The theory of emotional intelligence is destabilizing to people who have anchored their strategy for success on sheer mental intelligence. A person, for example, may be a ten on a ten-point IQ scale but emotionally score only a two, and not know how to relate well with others. They may compensate for this deficiency by over-relying on their intellect and borrowing strength from their formal position. But in so doing, they often exacerbate their own weaknesses and , in their interactions, the weaknesses of others as well. Then they try to intellectually rationalize their behavior.

Borrowing strength builds weakness-in self, in others and in relationships.

Developing stronger emotional intelligence is one of the greatest challenges faced by parents and leaders at all levels of organizations.

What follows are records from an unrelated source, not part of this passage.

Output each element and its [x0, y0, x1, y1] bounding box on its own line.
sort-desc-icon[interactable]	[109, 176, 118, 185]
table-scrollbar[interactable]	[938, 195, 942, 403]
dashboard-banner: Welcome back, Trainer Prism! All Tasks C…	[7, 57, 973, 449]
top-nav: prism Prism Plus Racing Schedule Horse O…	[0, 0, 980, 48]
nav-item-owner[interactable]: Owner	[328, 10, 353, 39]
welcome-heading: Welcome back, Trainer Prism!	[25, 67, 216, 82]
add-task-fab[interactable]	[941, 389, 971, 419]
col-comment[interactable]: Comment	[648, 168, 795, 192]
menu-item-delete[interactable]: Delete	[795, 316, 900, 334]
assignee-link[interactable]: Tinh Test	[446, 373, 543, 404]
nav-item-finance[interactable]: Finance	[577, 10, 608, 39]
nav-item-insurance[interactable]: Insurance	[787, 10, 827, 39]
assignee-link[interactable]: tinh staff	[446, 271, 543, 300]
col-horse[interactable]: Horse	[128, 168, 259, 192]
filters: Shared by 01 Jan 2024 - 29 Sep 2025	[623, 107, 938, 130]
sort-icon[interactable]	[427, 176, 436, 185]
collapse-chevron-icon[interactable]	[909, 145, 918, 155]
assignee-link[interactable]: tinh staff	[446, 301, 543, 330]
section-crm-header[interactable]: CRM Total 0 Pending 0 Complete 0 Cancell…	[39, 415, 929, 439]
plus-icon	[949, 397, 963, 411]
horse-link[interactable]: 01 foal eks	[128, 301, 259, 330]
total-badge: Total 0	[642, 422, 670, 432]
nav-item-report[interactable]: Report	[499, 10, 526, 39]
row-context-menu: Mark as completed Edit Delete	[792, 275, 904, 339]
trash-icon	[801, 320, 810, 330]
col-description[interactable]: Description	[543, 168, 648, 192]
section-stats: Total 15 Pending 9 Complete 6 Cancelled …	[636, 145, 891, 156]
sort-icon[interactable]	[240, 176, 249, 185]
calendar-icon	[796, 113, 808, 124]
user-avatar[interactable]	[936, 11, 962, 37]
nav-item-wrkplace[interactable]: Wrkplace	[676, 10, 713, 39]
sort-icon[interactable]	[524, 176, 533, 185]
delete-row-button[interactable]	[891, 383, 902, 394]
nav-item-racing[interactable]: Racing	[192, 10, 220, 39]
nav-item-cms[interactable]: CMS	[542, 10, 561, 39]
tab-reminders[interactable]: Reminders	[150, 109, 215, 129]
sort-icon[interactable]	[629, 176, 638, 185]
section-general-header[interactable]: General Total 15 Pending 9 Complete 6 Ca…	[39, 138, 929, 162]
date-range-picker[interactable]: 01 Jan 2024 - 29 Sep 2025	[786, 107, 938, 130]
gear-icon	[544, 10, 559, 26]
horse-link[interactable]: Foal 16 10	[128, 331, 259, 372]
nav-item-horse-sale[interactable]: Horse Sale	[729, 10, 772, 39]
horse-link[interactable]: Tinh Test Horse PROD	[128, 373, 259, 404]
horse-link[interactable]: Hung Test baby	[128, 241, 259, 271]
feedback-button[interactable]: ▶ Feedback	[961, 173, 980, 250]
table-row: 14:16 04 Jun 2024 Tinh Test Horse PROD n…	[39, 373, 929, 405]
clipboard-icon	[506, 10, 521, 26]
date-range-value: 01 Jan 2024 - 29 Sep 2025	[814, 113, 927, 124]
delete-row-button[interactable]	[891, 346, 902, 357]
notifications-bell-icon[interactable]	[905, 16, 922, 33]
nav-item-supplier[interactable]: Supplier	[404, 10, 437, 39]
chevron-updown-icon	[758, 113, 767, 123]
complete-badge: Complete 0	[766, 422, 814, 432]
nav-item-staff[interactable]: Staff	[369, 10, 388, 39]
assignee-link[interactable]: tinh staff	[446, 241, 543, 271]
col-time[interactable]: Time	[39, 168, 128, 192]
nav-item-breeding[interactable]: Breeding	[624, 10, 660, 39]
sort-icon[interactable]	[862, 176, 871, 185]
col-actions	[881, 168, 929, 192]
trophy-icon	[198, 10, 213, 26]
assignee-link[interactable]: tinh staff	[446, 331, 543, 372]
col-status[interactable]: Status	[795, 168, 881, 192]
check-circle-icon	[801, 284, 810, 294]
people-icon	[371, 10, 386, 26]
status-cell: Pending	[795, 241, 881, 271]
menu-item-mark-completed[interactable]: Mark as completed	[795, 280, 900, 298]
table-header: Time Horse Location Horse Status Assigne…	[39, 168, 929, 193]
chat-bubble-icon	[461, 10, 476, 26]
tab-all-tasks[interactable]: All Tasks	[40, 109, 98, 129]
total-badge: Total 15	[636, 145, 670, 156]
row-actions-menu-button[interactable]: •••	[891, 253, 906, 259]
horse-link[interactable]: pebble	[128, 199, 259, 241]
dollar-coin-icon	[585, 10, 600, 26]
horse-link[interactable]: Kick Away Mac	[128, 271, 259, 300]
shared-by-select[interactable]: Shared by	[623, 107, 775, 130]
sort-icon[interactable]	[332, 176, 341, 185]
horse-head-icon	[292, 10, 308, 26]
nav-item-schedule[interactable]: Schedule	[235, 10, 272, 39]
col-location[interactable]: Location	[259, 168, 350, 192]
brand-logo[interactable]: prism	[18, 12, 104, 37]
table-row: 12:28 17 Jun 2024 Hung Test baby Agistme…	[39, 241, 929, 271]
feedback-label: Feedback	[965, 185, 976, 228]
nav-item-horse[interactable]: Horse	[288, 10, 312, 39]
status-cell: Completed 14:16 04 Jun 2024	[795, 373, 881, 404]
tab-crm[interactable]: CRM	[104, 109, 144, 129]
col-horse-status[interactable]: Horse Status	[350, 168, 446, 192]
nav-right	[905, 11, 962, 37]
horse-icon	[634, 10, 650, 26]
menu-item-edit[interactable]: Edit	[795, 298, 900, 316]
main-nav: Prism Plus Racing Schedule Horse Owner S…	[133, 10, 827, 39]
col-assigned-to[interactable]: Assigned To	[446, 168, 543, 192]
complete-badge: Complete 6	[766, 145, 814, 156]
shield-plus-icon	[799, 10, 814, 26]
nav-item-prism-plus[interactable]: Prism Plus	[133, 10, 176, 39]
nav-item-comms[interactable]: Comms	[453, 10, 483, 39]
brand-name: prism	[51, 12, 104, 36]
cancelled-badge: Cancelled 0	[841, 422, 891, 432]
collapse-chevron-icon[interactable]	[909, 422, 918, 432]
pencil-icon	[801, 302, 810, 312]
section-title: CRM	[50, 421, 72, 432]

Spiritual Intelligence (SQ)

The fouth intelligence is Spiritual Intelligence (SQ). Like EQ,SQ is becoming more mainstream in scientific inquiry and philosophical/psychological discussion. Spiritual Intelligence is the central and most fundamental of all the intelligence because it becomes the source of guidance of the other three. Spiritual intelligence represents our drive for meaning and connection with the infinite.

Richard Wolman, author of Thinking with Your Soul, writes of the “spiritual: in this way:

By spiritual I mean the ancient and abiding human quest for conneceteness with something larger and more trustworthy than our egos- with our own souls, with one another, with the worlds of history and nature, with the indivisible winds of the spirit, with the mystery of being alive.

Spiritual intelligence also helps us discern true principles that are part of our conscience, which are symbolized by the compass. The compass is an excellent physical metaphor for principles, because always points north. The key to maintaining high moral authority is to continually follow “true north” principles.

The spirit of man is the candle of the Lord. Proverbs 20:27

Consider this quotation by author Danah Zohar and Ian Marshall in SQ: Connecting with Our Spiritual Intelligence:

Unlike, IQ, which computers have, and EQ, which exists in higher mammals, SQ is uniquely human and the most fundamental of the three. It is linked to humanity’s need for meaning, an issue very much at the forefront of people’s minds…. SQ is what we use to develop our longing and capacity for meaning, vision, and value. It allows us to dream and to strive. It underlies the things we believe in and the role our beliefs and values play in the actions we take. It is, in essence, what makes us human.